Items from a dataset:
__________

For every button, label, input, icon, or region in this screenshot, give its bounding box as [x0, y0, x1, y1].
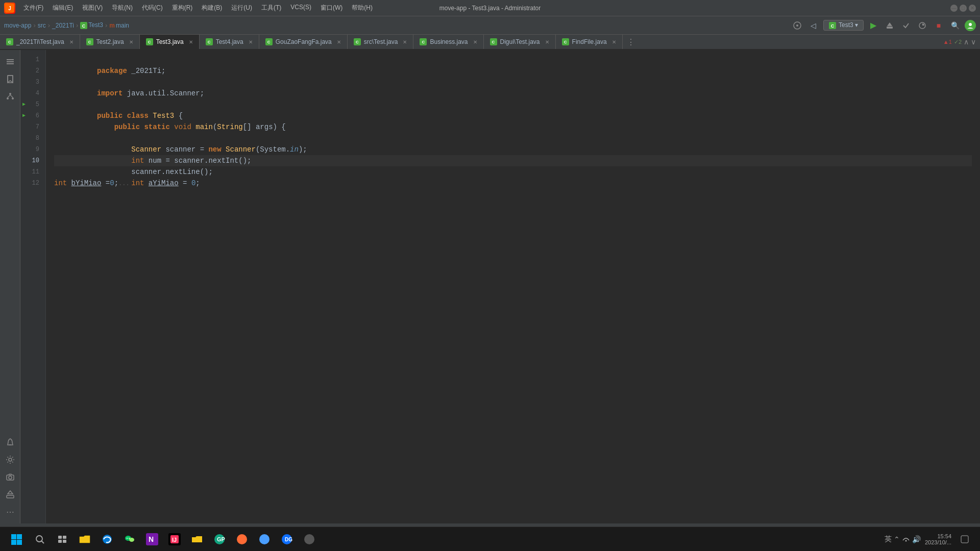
window-title: move-app - Test3.java - Administrator	[439, 5, 541, 12]
code-container: 1 2 3 4 ▶5 ▶6 7 8 9 10 11 12 package _20…	[20, 50, 980, 523]
clock-time: 15:54	[925, 533, 951, 539]
sidebar-notifications-icon[interactable]	[3, 435, 18, 450]
taskbar-left: N IJ GP DG	[6, 529, 318, 549]
navigate-down[interactable]: ∨	[971, 38, 976, 46]
back-button[interactable]: ◁	[807, 19, 820, 32]
breadcrumb-package[interactable]: _2021Ti	[52, 22, 74, 29]
tab-test2[interactable]: C Test2.java ✕	[80, 35, 140, 49]
breadcrumb-src[interactable]: src	[38, 22, 46, 29]
close-tab-6[interactable]: ✕	[473, 39, 477, 45]
menu-refactor[interactable]: 重构(R)	[168, 3, 197, 13]
close-tab-8[interactable]: ✕	[612, 39, 616, 45]
line-num-11: 11	[20, 166, 45, 178]
tab-test-java[interactable]: C _2021Ti\Test.java ✕	[0, 35, 80, 49]
build-button[interactable]	[883, 19, 896, 32]
clock-area[interactable]: 15:54 2023/10/...	[925, 533, 951, 545]
sidebar-settings-icon[interactable]	[3, 452, 18, 467]
tab-findfile[interactable]: C FindFile.java ✕	[556, 35, 623, 49]
menu-code[interactable]: 代码(C)	[138, 3, 167, 13]
taskbar-taskview[interactable]	[53, 530, 71, 548]
svg-rect-33	[11, 534, 16, 539]
taskbar-app4[interactable]	[300, 530, 318, 548]
tab-overflow[interactable]: ⋮	[623, 37, 639, 47]
close-tab-7[interactable]: ✕	[545, 39, 549, 45]
line-num-8: 8	[20, 133, 45, 144]
taskbar-search[interactable]	[31, 530, 49, 548]
taskbar-app3[interactable]: DG	[278, 530, 296, 548]
taskbar-onenote[interactable]: N	[143, 530, 161, 548]
svg-point-18	[7, 97, 9, 99]
close-tab-4[interactable]: ✕	[337, 39, 341, 45]
run-arrow-6: ▶	[22, 110, 26, 121]
tab-bar: C _2021Ti\Test.java ✕ C Test2.java ✕ C T…	[0, 35, 980, 50]
line-num-10: 10	[20, 155, 45, 166]
clock-date: 2023/10/...	[925, 539, 951, 545]
svg-text:DG: DG	[285, 537, 292, 542]
tab-business[interactable]: C Business.java ✕	[413, 35, 483, 49]
close-tab-1[interactable]: ✕	[129, 39, 133, 45]
svg-point-47	[129, 538, 130, 539]
close-tab-5[interactable]: ✕	[403, 39, 407, 45]
coverage-button[interactable]	[899, 19, 913, 32]
notification-center[interactable]	[955, 530, 974, 548]
taskbar-edge[interactable]	[98, 530, 116, 548]
menu-edit[interactable]: 编辑(E)	[48, 3, 77, 13]
tab-test4[interactable]: C Test4.java ✕	[200, 35, 259, 49]
sidebar-bookmark-icon[interactable]	[3, 71, 18, 87]
close-button[interactable]: ✕	[969, 5, 976, 12]
sidebar-expand-icon[interactable]: ⋯	[3, 504, 18, 519]
git-button[interactable]	[791, 19, 804, 32]
run-button[interactable]: ▶	[867, 19, 880, 32]
menu-window[interactable]: 窗口(W)	[316, 3, 347, 13]
breadcrumb-project[interactable]: move-app	[4, 22, 31, 29]
taskbar-intellij[interactable]: IJ	[165, 530, 184, 548]
code-content[interactable]: package _2021Ti; import java.util.Scanne…	[46, 50, 980, 523]
close-tab-3[interactable]: ✕	[249, 39, 253, 45]
tray-volume[interactable]: 🔊	[912, 535, 921, 543]
tray-up[interactable]: ⌃	[894, 535, 900, 543]
maximize-button[interactable]: □	[960, 5, 967, 12]
taskbar-app1[interactable]	[233, 530, 251, 548]
line-num-1: 1	[20, 54, 45, 65]
tab-src-test[interactable]: C src\Test.java ✕	[348, 35, 414, 49]
menu-tools[interactable]: 工具(T)	[257, 3, 285, 13]
menu-view[interactable]: 视图(V)	[78, 3, 107, 13]
breadcrumb-class[interactable]: CTest3	[80, 21, 103, 29]
menu-file[interactable]: 文件(F)	[19, 3, 47, 13]
start-button[interactable]	[6, 529, 27, 549]
sidebar-structure-icon[interactable]	[3, 89, 18, 104]
tray-keyboard[interactable]: 英	[885, 535, 892, 544]
profile-button[interactable]	[916, 19, 929, 32]
navigate-up[interactable]: ∧	[964, 38, 969, 46]
breadcrumb-method[interactable]: mmain	[109, 22, 129, 29]
sidebar-camera-icon[interactable]	[3, 469, 18, 485]
taskbar-folder[interactable]	[188, 530, 206, 548]
menu-build[interactable]: 构建(B)	[198, 3, 226, 13]
tab-test3[interactable]: C Test3.java ✕	[140, 35, 200, 49]
close-tab-2[interactable]: ✕	[189, 39, 193, 45]
sidebar-project-icon[interactable]	[3, 54, 18, 69]
tab-digui-test[interactable]: C Digui\Test.java ✕	[484, 35, 556, 49]
search-button[interactable]: 🔍	[948, 19, 962, 32]
tray-network[interactable]	[902, 534, 910, 544]
stop-button[interactable]: ■	[932, 19, 945, 32]
user-avatar[interactable]	[965, 20, 976, 31]
menu-help[interactable]: 帮助(H)	[348, 3, 377, 13]
svg-point-23	[9, 458, 12, 461]
sidebar-deploy-icon[interactable]	[3, 487, 18, 502]
close-tab-0[interactable]: ✕	[69, 39, 74, 45]
tab-gouzaofangfa[interactable]: C GouZaoFangFa.java ✕	[259, 35, 348, 49]
run-config-dropdown[interactable]: C Test3 ▾	[823, 20, 864, 31]
menu-run[interactable]: 运行(U)	[227, 3, 256, 13]
code-line-5: public class Test3 {	[54, 99, 972, 110]
svg-point-60	[905, 540, 907, 542]
taskbar-app2[interactable]	[255, 530, 274, 548]
svg-point-37	[36, 536, 42, 542]
minimize-button[interactable]: —	[950, 5, 958, 12]
menu-navigate[interactable]: 导航(N)	[108, 3, 137, 13]
line-numbers: 1 2 3 4 ▶5 ▶6 7 8 9 10 11 12	[20, 50, 46, 523]
taskbar-explorer[interactable]	[76, 530, 94, 548]
taskbar-chatgpt[interactable]: GP	[210, 530, 229, 548]
taskbar-wechat[interactable]	[120, 530, 139, 548]
menu-vcs[interactable]: VCS(S)	[286, 3, 315, 13]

__________

• _What is needed_
Scan the entries above for the word "close", then copy every line in which it occurs.

• _Solved exercise_
close-tab-6[interactable]: ✕	[473, 39, 477, 45]
close-tab-8[interactable]: ✕	[612, 39, 616, 45]
close-tab-7[interactable]: ✕	[545, 39, 549, 45]
close-tab-4[interactable]: ✕	[337, 39, 341, 45]
close-tab-1[interactable]: ✕	[129, 39, 133, 45]
close-tab-5[interactable]: ✕	[403, 39, 407, 45]
close-button[interactable]: ✕	[969, 5, 976, 12]
close-tab-3[interactable]: ✕	[249, 39, 253, 45]
close-tab-2[interactable]: ✕	[189, 39, 193, 45]
close-tab-0[interactable]: ✕	[69, 39, 74, 45]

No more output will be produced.